Fußball: Torhüterin beißt Grefraths Stürmerin
zuletzt aktualisiert: 29.04.2008In einem Spiel auf hohem Niveau holte Verbandsligist Viktoria Krefeld beim 3:3 (0:1) TB Heißen einen Punkt, mit dem beide Teams zufrieden waren. Auf dem holprigen Aschenplatz waren die Gastgeberinnen zu Beginn agiler, doch die Viktoria war mit ihren schnellen Kontern immer gefährlich.
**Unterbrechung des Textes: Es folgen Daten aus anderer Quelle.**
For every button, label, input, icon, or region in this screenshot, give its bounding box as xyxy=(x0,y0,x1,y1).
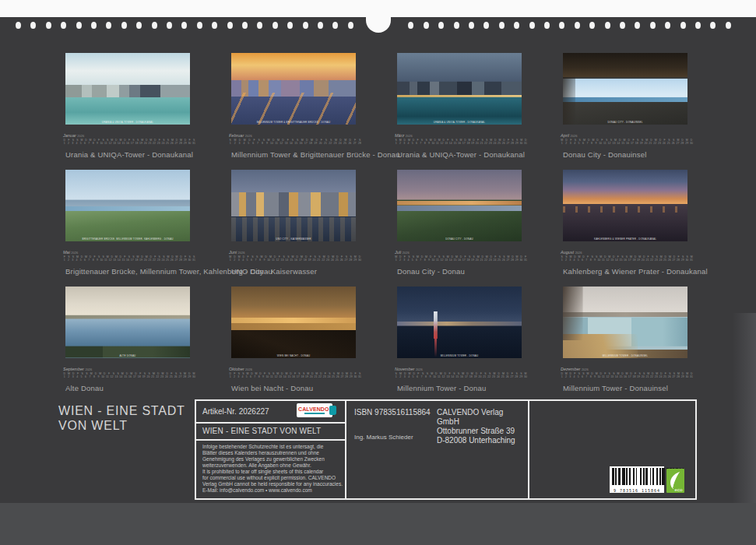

In der 35. Minute führte ein solcher Konter zum 0:1, als Anne-Kathrin Wöhlcke zur Stelle war. Die kämpferische Einstellung der Hausherrinnen prägte auch den Beginn der zweiten Halbzeit. Der verdiente Ausgleich ließ das Spiel der Viktoria etwas erlahmen, die Konter wurden nicht mehr so zügig gespielt. Das Resultat war die 2:1-Führung für Heißen in der 60. Minute, der noch etliche Chancen folgten. Doch die Mannschaft von Trainer Phil Wilkinson zeigte Moral, und nach einem Freistoßtreffer durch Gaby Hartjes zum 2:2 war Krefeld wieder da. Als dann Uschi Meyer mit einem Abstaubertor das 3:2 (80.) erzielte, war sogar ein Sieg möglich. Doch Heißen glich kurz vor dem Ende aus, was auch dem Spielverlauf entsprach.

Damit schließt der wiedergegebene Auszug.